Copy out each line below containing "HUOL".

** Opening Data for this exercise block **

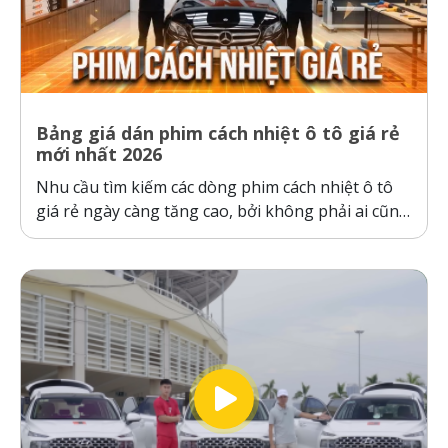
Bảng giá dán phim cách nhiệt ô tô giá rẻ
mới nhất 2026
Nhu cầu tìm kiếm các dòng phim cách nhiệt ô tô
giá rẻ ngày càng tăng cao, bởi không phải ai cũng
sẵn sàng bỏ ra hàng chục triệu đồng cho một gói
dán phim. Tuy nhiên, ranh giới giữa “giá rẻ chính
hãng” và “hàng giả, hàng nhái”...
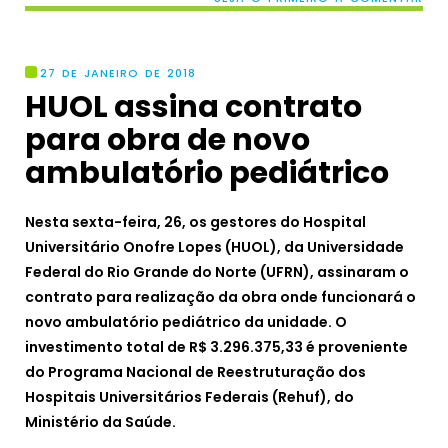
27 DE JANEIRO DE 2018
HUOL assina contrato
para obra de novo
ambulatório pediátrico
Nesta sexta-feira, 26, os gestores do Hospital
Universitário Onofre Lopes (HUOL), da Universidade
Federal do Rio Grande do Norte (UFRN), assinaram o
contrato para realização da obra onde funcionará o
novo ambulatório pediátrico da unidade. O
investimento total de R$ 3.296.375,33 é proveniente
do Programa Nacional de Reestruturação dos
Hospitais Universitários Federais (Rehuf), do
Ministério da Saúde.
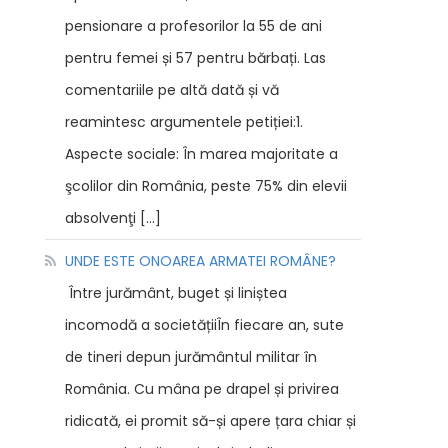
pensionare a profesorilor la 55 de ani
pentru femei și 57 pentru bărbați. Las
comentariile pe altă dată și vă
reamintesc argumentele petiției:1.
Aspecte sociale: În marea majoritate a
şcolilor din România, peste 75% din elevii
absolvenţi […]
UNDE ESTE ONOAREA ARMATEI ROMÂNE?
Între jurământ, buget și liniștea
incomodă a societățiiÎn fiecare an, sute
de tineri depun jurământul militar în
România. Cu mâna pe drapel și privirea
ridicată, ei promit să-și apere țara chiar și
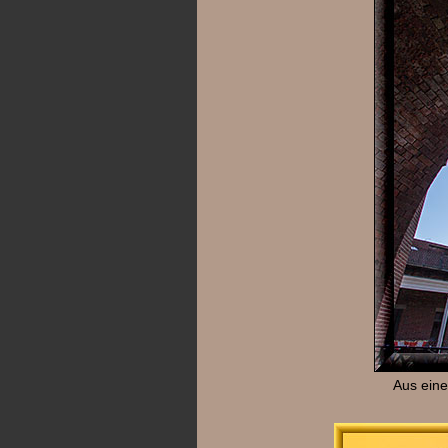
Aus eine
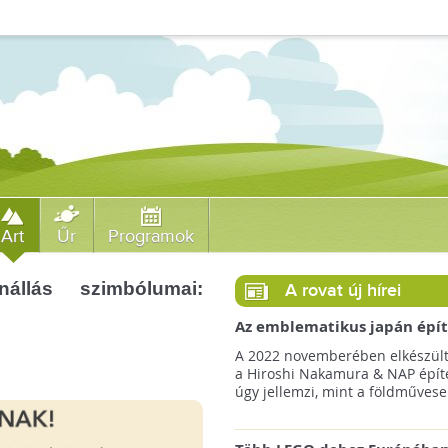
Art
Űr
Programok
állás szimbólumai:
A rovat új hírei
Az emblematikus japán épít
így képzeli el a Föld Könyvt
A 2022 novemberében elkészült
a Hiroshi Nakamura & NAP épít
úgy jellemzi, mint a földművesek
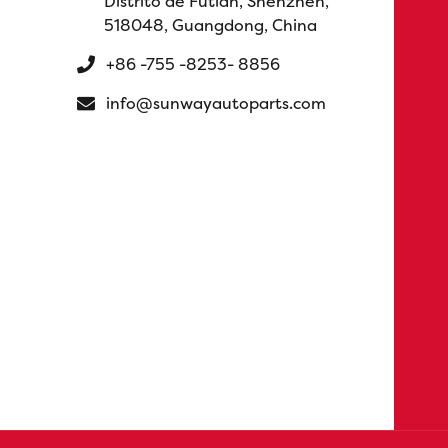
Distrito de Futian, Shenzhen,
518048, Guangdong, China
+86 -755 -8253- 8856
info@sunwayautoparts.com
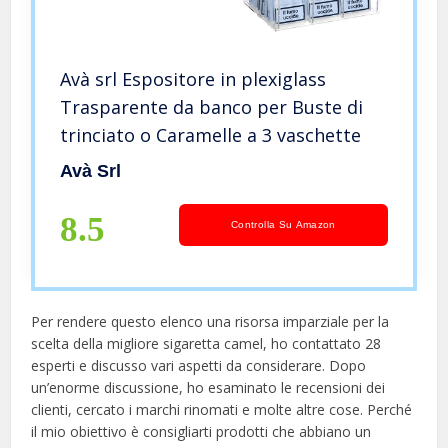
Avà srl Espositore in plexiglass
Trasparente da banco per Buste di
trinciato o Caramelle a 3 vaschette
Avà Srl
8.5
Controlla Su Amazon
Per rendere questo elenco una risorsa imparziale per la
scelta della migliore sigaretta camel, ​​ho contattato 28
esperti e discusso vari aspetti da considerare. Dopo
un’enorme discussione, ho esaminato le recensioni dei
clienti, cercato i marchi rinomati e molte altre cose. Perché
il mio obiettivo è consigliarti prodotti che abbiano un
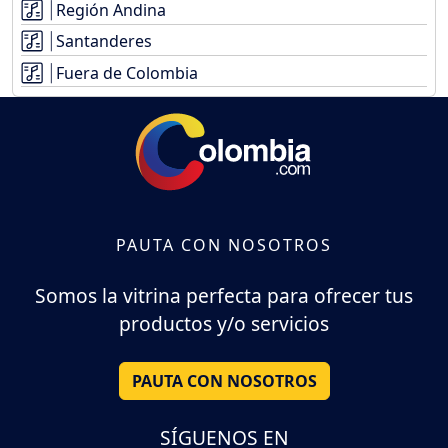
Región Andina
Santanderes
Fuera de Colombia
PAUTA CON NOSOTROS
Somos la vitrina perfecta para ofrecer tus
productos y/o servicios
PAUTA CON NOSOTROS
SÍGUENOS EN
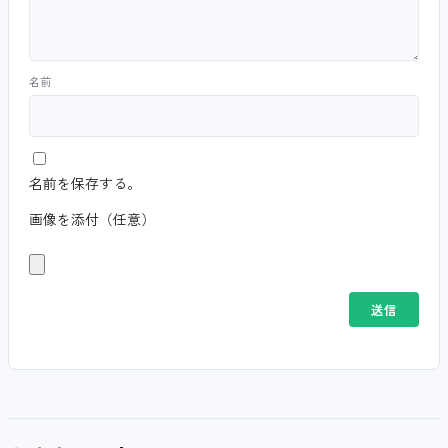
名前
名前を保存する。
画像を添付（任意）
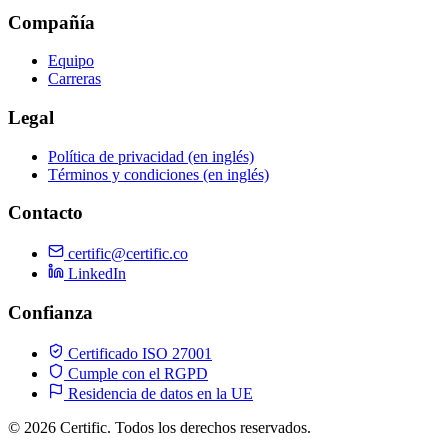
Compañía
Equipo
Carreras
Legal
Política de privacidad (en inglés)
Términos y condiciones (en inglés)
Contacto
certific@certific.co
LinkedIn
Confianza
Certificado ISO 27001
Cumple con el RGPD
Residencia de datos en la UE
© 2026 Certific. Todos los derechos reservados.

** Closing Data for this exercise block **
** Opening Data for this exercise block **

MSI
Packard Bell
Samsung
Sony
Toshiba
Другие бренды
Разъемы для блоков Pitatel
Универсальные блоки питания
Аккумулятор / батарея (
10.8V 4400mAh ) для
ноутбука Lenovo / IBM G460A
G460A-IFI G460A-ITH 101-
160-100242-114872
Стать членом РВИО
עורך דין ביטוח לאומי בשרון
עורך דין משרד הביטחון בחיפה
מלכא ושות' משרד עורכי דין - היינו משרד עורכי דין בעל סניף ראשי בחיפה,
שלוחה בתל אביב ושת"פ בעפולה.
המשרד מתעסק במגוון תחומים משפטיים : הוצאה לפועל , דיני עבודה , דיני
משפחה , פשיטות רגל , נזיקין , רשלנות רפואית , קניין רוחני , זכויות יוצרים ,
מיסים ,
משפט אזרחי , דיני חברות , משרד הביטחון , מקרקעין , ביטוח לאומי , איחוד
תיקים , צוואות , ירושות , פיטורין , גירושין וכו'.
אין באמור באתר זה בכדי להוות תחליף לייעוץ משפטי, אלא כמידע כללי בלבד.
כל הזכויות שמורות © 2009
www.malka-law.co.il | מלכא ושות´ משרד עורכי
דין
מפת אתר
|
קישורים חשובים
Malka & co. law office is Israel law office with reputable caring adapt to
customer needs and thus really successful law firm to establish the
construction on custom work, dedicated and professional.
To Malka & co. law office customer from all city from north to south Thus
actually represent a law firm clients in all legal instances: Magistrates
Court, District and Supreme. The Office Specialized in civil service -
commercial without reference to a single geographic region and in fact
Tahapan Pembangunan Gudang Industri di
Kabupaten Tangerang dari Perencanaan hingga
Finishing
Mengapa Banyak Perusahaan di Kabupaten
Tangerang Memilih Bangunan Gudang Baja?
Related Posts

** Closing Data for this exercise block **

» **Task answer**:
HUOL assina contrato
Universitário Onofre Lopes (HUOL), da Universidade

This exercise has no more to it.